EXERCISE INSTRUCTIONS: Given the records underneath, please repeat exactly the lines from the line with "have to change" through the line with "The Foodie’s Guide", passing over any picture.

╭──

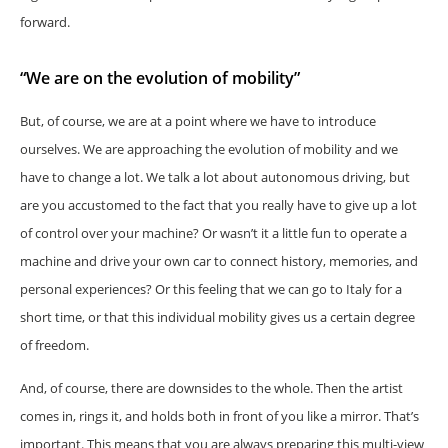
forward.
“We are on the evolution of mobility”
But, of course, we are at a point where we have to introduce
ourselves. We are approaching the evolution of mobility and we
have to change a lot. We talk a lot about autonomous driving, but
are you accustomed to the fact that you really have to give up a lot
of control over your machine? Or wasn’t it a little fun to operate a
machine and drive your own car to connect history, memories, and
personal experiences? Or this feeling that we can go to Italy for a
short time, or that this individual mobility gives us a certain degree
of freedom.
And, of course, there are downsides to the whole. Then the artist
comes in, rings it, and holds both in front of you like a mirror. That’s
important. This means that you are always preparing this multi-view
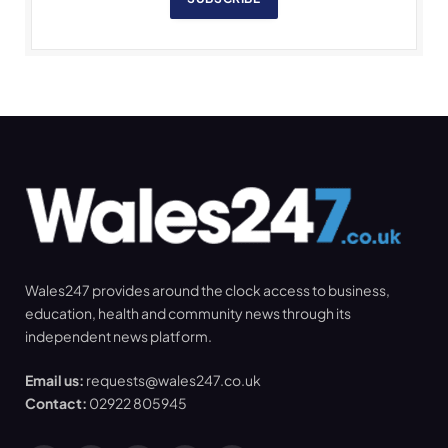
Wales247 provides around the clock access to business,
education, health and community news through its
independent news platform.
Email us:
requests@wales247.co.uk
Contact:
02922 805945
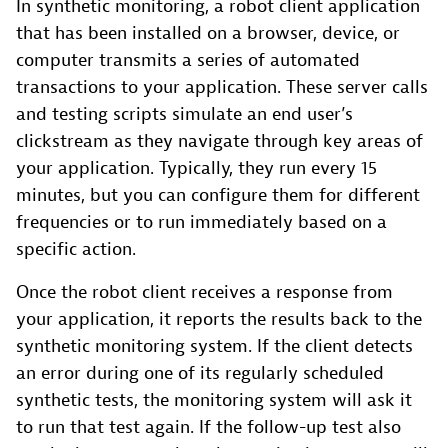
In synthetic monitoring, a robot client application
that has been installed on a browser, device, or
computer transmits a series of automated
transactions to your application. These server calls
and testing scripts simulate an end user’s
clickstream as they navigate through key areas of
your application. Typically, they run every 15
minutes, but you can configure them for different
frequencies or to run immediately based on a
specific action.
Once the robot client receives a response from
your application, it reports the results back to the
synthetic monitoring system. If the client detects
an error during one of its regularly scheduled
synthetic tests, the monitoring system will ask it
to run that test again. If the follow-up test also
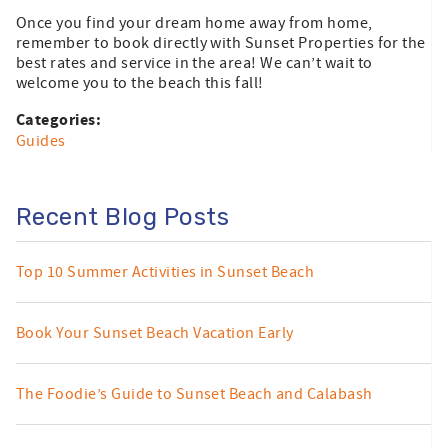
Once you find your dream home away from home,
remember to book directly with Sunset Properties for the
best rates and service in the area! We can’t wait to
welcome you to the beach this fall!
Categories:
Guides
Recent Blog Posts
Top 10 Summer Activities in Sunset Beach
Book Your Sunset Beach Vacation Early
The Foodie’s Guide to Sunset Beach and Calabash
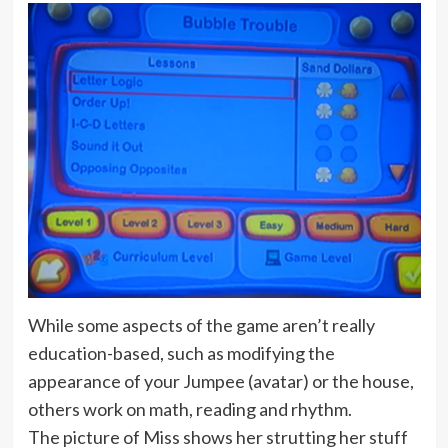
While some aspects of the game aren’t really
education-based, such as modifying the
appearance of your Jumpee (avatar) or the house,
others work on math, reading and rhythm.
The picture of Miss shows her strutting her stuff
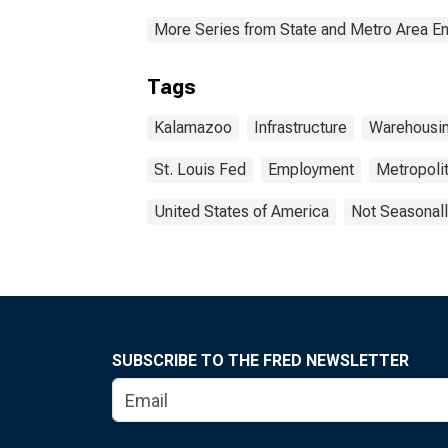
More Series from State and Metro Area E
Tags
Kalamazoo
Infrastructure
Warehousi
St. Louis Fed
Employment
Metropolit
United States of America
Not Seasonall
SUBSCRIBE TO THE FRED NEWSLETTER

╰──
╭──

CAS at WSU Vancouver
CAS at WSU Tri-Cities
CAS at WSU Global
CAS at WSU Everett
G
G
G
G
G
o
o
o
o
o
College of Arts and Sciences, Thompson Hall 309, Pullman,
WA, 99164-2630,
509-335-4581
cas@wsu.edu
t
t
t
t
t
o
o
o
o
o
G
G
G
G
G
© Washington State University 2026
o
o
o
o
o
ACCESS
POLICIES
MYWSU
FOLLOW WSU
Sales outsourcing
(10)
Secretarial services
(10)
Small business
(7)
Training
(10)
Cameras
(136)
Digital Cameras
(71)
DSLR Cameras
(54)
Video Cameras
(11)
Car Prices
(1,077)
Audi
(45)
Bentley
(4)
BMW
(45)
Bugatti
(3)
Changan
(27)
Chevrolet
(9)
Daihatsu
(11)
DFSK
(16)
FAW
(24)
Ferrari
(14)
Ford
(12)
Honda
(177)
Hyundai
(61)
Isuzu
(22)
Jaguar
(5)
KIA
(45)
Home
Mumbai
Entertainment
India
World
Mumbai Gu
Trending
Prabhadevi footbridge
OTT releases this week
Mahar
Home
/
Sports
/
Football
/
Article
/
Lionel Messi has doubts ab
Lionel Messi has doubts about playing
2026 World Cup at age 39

╰──

FINISHED TASK:
have to change a lot. We talk a lot about autonomous driving, but
are you accustomed to the fact that you really have to give up a lot
of control over your machine? Or wasn’t it a little fun to operate a
machine and drive your own car to connect history, memories, and
personal experiences? Or this feeling that we can go to Italy for a
short time, or that this individual mobility gives us a certain degree
of freedom.
And, of course, there are downsides to the whole. Then the artist
comes in, rings it, and holds both in front of you like a mirror. That’s
important. This means that you are always preparing this multi-view
Wales247 provides around the clock access to business,
education, health and community news through its
independent news platform.
Email us:
requests@wales247.co.uk
Contact:
02922 805945
In synthetic monitoring, a robot client application
that has been installed on a browser, device, or
computer transmits a series of automated
transactions to your application. These server calls
and testing scripts simulate an end user’s
clickstream as they navigate through key areas of
your application. Typically, they run every 15
minutes, but you can configure them for different
frequencies or to run immediately based on a
specific action.
Once the robot client receives a response from
your application, it reports the results back to the
synthetic monitoring system. If the client detects
an error during one of its regularly scheduled
synthetic tests, the monitoring system will ask it
to run that test again. If the follow-up test also
Once you find your dream home away from home,
remember to book directly with Sunset Properties for the
best rates and service in the area! We can’t wait to
welcome you to the beach this fall!
Categories:
Guides
Recent Blog Posts
Top 10 Summer Activities in Sunset Beach
Book Your Sunset Beach Vacation Early
The Foodie’s Guide to Sunset Beach and Calabash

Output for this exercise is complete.